§ Problem details:
All of the data that follows needs to be printed again, exactly as it reads.

───── Data for this exercise

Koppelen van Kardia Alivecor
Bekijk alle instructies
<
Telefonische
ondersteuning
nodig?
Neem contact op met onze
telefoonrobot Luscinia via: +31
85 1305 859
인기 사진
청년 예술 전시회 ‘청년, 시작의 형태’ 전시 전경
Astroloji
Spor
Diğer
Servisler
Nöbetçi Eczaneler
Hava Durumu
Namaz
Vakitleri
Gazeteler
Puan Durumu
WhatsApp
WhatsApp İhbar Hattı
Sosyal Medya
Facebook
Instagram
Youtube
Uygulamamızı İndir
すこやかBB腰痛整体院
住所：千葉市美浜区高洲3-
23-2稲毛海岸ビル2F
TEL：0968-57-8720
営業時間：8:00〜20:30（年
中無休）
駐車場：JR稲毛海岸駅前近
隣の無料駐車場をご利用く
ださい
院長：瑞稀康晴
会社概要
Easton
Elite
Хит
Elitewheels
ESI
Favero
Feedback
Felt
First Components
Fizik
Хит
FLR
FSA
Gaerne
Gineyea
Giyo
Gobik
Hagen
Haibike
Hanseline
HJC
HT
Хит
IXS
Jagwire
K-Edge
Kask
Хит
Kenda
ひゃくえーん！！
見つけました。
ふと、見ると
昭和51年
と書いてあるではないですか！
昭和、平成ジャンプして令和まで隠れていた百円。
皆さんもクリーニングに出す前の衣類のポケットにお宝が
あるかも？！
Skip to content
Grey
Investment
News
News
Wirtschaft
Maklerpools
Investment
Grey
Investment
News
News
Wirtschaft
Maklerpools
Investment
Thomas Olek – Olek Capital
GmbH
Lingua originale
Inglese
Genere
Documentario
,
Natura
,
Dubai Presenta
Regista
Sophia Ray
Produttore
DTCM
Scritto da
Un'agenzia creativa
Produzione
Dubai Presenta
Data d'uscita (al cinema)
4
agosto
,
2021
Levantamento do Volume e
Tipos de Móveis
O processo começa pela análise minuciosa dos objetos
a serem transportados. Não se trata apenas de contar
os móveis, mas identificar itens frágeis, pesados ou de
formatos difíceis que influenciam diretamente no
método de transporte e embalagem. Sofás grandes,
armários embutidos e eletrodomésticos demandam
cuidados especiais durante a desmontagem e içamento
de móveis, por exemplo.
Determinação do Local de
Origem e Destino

──────────

§ Exercise output:
Koppelen van Kardia Alivecor
Bekijk alle instructies
<
Telefonische
ondersteuning
nodig?
Neem contact op met onze
telefoonrobot Luscinia via: +31
85 1305 859
인기 사진
청년 예술 전시회 ‘청년, 시작의 형태’ 전시 전경
Astroloji
Spor
Diğer
Servisler
Nöbetçi Eczaneler
Hava Durumu
Namaz
Vakitleri
Gazeteler
Puan Durumu
WhatsApp
WhatsApp İhbar Hattı
Sosyal Medya
Facebook
Instagram
Youtube
Uygulamamızı İndir
すこやかBB腰痛整体院
住所：千葉市美浜区高洲3-
23-2稲毛海岸ビル2F
TEL：0968-57-8720
営業時間：8:00〜20:30（年
中無休）
駐車場：JR稲毛海岸駅前近
隣の無料駐車場をご利用く
ださい
院長：瑞稀康晴
会社概要
Easton
Elite
Хит
Elitewheels
ESI
Favero
Feedback
Felt
First Components
Fizik
Хит
FLR
FSA
Gaerne
Gineyea
Giyo
Gobik
Hagen
Haibike
Hanseline
HJC
HT
Хит
IXS
Jagwire
K-Edge
Kask
Хит
Kenda
ひゃくえーん！！
見つけました。
ふと、見ると
昭和51年
と書いてあるではないですか！
昭和、平成ジャンプして令和まで隠れていた百円。
皆さんもクリーニングに出す前の衣類のポケットにお宝が
あるかも？！
Skip to content
Grey
Investment
News
News
Wirtschaft
Maklerpools
Investment
Grey
Investment
News
News
Wirtschaft
Maklerpools
Investment
Thomas Olek – Olek Capital
GmbH
Lingua originale
Inglese
Genere
Documentario
,
Natura
,
Dubai Presenta
Regista
Sophia Ray
Produttore
DTCM
Scritto da
Un'agenzia creativa
Produzione
Dubai Presenta
Data d'uscita (al cinema)
4
agosto
,
2021
Levantamento do Volume e
Tipos de Móveis
O processo começa pela análise minuciosa dos objetos
a serem transportados. Não se trata apenas de contar
os móveis, mas identificar itens frágeis, pesados ou de
formatos difíceis que influenciam diretamente no
método de transporte e embalagem. Sofás grandes,
armários embutidos e eletrodomésticos demandam
cuidados especiais durante a desmontagem e içamento
de móveis, por exemplo.
Determinação do Local de
Origem e Destino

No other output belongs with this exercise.